From the Karoo to Land’s End

- André Jaquet -

If you have the good fortune to have lived in our lovely community for some years, you will instinctively know that the photograph of a heavily-laden motorcycle on this page must have something to do with Lindsay Steyn and wonder: “What has he been up to this time?” The answer: Lindsay and Jannie le Roux, a wine farmer and motorcycle enthusiast from Paarl, have just completed a 22 000 km overland trip on motorcycles from Prince Albert to Europe through 17 African countries and lived to tell the tale.

From Prince Albert their epic journey included Namibia, Angola, Democratic Republic of Congo, Congo, Gabon, Cameroon, Nigeria, Benin, Togo, Ghana, Burkina Faso, Mali, Senegal, Mauritania, Western Sahara, and Morocco. They transferred to Spain, drove through Portugal and France to catch a ferry to Tilbury in the UK. Then, just for the fun of it, they did a trip from John O’ Groats to Land’s End!

Can this greying, middle-aged man who is chatting and drinking tea with me on the lovely stoep of his Dennehof guest house really have done this? When I express my surprise to Ria, Lindsay’s wife, she adds laconically that it is actually his second trip because her mad husband had done the East coast trip through Africa and wanted to see what the West coast would be like. She had advised him to go ahead when he first raised the idea because if he had wanted to do so since his childhood, he would regret getting older not having lived his dream.

During our short conversation Lindsay confirmed the hackneyed phrase that Africa is a continent of contrasts. For instance, one of the hazards they faced were mud holes so deep that they almost engulfed both motorcycles and riders. Then there were sectors which involved driving hundreds of kilometres in a day, without seeing any signs of human habitation or even vegetation. They also encountered sandstorms in the Sahara with the winds sandblasting the paint off their bikes. A most testing time was driving for hours on end, leaning over to one side to counter strong winds from the left or the right. At the same time, Lindsay was overwhelmed by the kindness and generosity he and Jannie encountered from ordinary folk wherever they went. On hearing they were South African, “Nelson Mandela!” and “Bafana Bafana!” was the common vocabulary!

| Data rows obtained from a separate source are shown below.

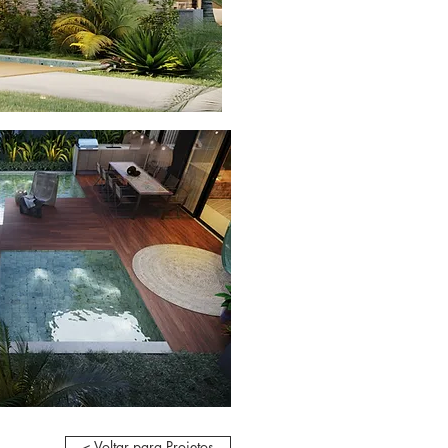
< Voltar para Projetos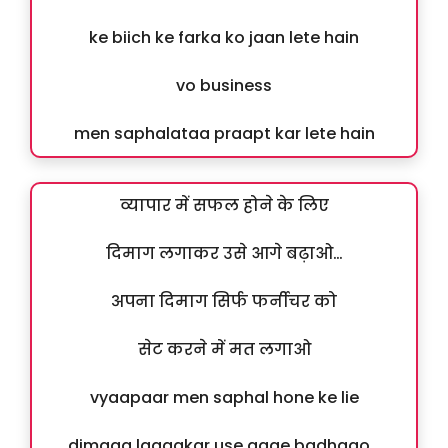
ke biich ke farka ko jaan lete hain
vo business
men saphalataa praapt kar lete hain
व्यापार में सफल होने के लिए
दिमाग लगाकर उसे आगे बढ़ाओ…
अपना दिमाग सिर्फ फर्नीचर को
सेट करने में मत लगाओ
vyaapaar men saphal hone ke lie
dimaag lagaakar use aage badhaao…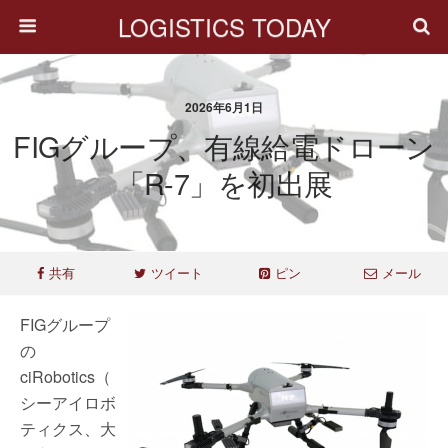
LOGISTICS TODAY
2026年6月1日
FIGグループ、有線給電ドローン
「R-7」を初出展
共有
ツイート
ピン
メール
FIGグループ
の
ciRobotics（
シーアイロボ
ティクス、大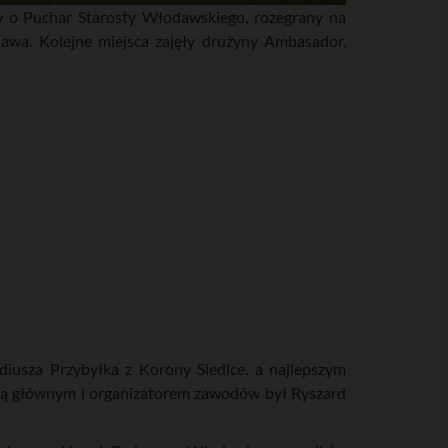
 o Puchar Starosty Włodawskiego, rozegrany na
awa. Kolejne miejsca zajęły drużyny Ambasador,
iusza Przybyłka z Korony Siedlce, a najlepszym
zią głównym i organizatorem zawodów był Ryszard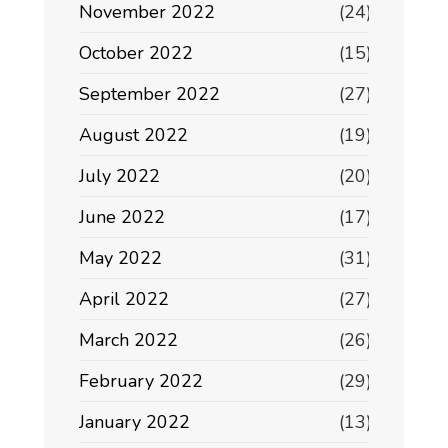
November 2022
(24)
October 2022
(15)
September 2022
(27)
August 2022
(19)
July 2022
(20)
June 2022
(17)
May 2022
(31)
April 2022
(27)
March 2022
(26)
February 2022
(29)
January 2022
(13)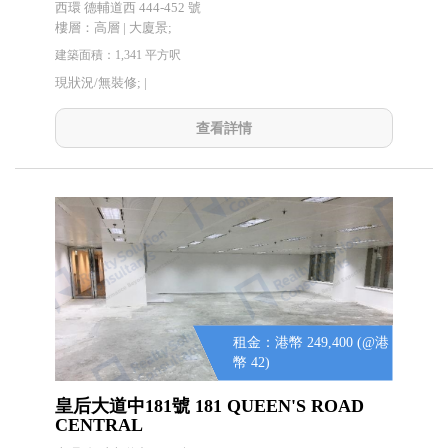
西環 德輔道西 444-452 號
樓層：高層 | 大廈景;
建築面積：1,341 平方呎
現狀況/無裝修; |
查看詳情
租金：港幣 249,400 (@港
幣 42)
皇后大道中181號 181 QUEEN'S ROAD
CENTRAL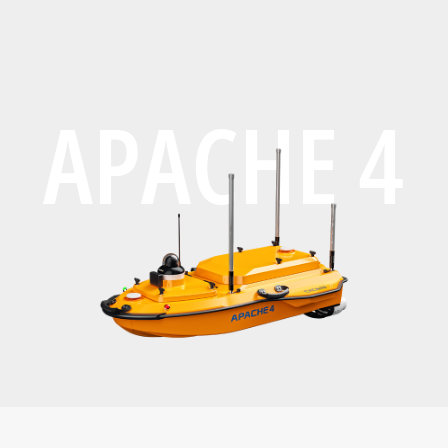
APACHE 4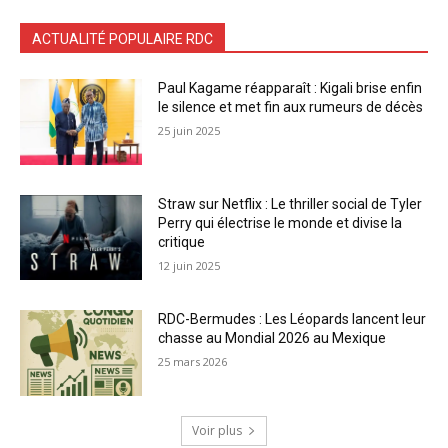
ACTUALITÉ POPULAIRE RDC
Paul Kagame réapparaît : Kigali brise enfin
le silence et met fin aux rumeurs de décès
25 juin 2025
Straw sur Netflix : Le thriller social de Tyler
Perry qui électrise le monde et divise la
critique
12 juin 2025
RDC-Bermudes : Les Léopards lancent leur
chasse au Mondial 2026 au Mexique
25 mars 2026
Voir plus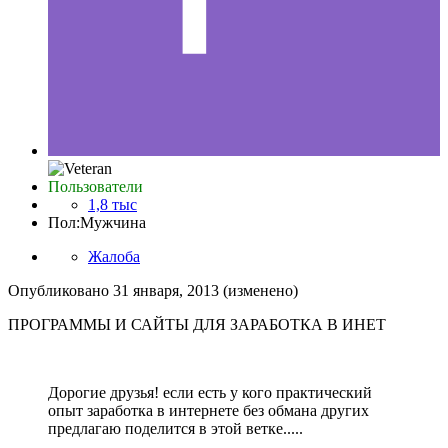
Пользователи
1,8 тыс
Пол:
Мужчина
Жалоба
Опубликовано
31 января, 2013
(изменено)
ПРОГРАММЫ И САЙТЫ ДЛЯ ЗАРАБОТКА В ИНЕТ
Дорогие друзья! если есть у кого практический
опыт заработка в интернете без обмана других
предлагаю поделится в этой ветке.....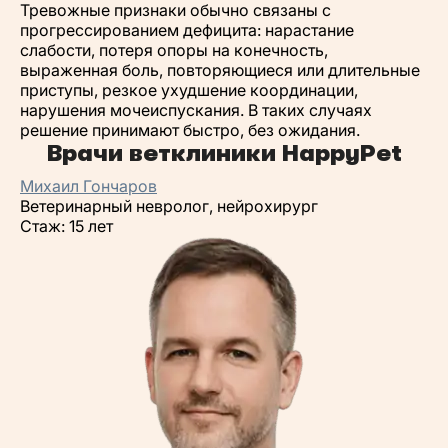
Тревожные признаки обычно связаны с
прогрессированием дефицита: нарастание
слабости, потеря опоры на конечность,
выраженная боль, повторяющиеся или длительные
приступы, резкое ухудшение координации,
нарушения мочеиспускания. В таких случаях
решение принимают быстро, без ожидания.
Врачи ветклиники HappyPet
Михаил Гончаров
Ветеринарный невролог, нейрохирург
Стаж: 15 лет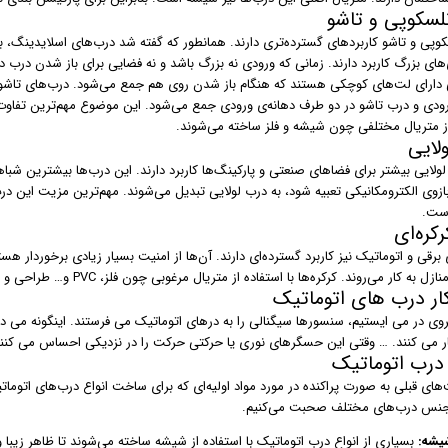
لسکوپی و تاشو
وپی و تاشو کاربردهای گسترده‌تری دارند. همانطور که گفته شد درب‌های اسلایدینگ، به د
های بزرگ کاربرد دارند. زمانی که ورودی نه بزرگ باشد و نه فضایی برای باز شدن درب د
دارای لت‌های کوچکی هستند که هنگام باز شدن روی هم جمع می‌شود. درب‌های تاشو ن
ورودی و درب تاشو در دو طرف دهانه‌ی ورودی جمع می‌شود. این موضوع مهم‌ترین تفاوت
از متریال مختلفی چون شیشه و فلز ساخته می‌شوند.
لایی
ولایی بیشتر برای فضاهای صنعتی و پارکینگ‌ها کاربرد دارند. این درب‌ها بیشترین شباه
زوی الکترومکانیکی تعبیه شود، به درب لولایی تبدیل می‌شوند. مهم‌ترین مزیت این درب
ست.
کره‌ای
 برقی و اتوماتیک نیز کاربرد گسترده‌ای دارند. آن‌ها از امنیت بسیار زیادی برخوردار 
 به کار می‌روند. کرکره‌ها با استفاده از متریال مرغوبی چون فلز، PVC و… طراحی و تولید می‌شوند.
ار درب های اتوماتیک
روی در می ایستیم، سنسورها سیگنالی را به درهای اتوماتیک می فرستند. اینگونه می دا
ر می کنند. … وقتی این حسگرهای نوری یا حرکتی حرکت را در نزدیکی احساس می کنن
رب اتوماتیک
های قبلی به صورت پراکنده در مورد مواد اولیه‌ای که برای ساخت انواع درب‌های اتوم
جنس درب‌های مختلف صحبت می‌کنیم.
یشه:
بسیاری از انواع درب اتوماتیک با استفاده از شیشه ساخته می‌شوند تا ظاهر زیبا 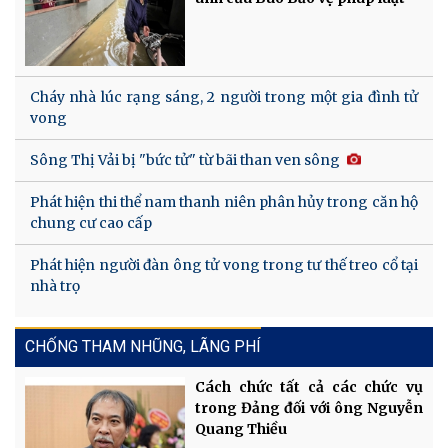
Cháy nhà lúc rạng sáng, 2 người trong một gia đình tử
vong
Sông Thị Vải bị "bức tử" từ bãi than ven sông
Phát hiện thi thể nam thanh niên phân hủy trong căn hộ
chung cư cao cấp
Phát hiện người đàn ông tử vong trong tư thế treo cổ tại
nhà trọ
CHỐNG THAM NHŨNG, LÃNG PHÍ
Cách chức tất cả các chức vụ
trong Đảng đối với ông Nguyễn
Quang Thiều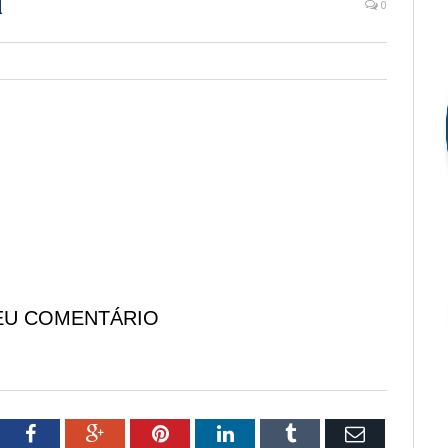
l
0
EU COMENTÁRIO
tter
Facebook
Google+
Pinterest
LinkedIn
Tumblr
Email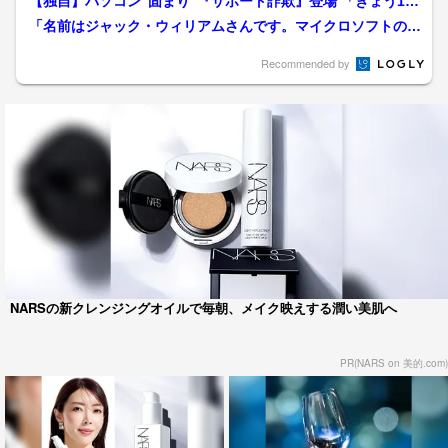
【独自】パソコン“固まり”『サポート詐欺』登場 「きょう100
0万円とりました」...
「名前はジャック・ウィリアムさんです。マイクロソフトのエ
ンジニアさんですね」大阪...
Recommended by
NARSの新クレンジングオイルで毎朝、メイク映えする潤い美肌へ
PR(NARS on 美的.com)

I wondered aloud what advice he would give those who might want to follow in his tracks. Lindsay thought for a while and said that the secret of success was meticulous planning of every aspect of the trip. This included consulting anyone who had done similar journeys, luggage, visas, knowledge of Africa, superior fitness and the ability to adapt to the new and unexpected. And that was just for a start, before deciding to prepare seriously!

Lindsay is busy piecing together the diary he kept daily during the trip in order to write a book about the adventure. He has a small problem in that his diary did not take kindly to being totally immersed in one of the mud holes! Congratulations on your successful trip, Lindsay and Jannie. Please let us all know about the next adventure you are planning.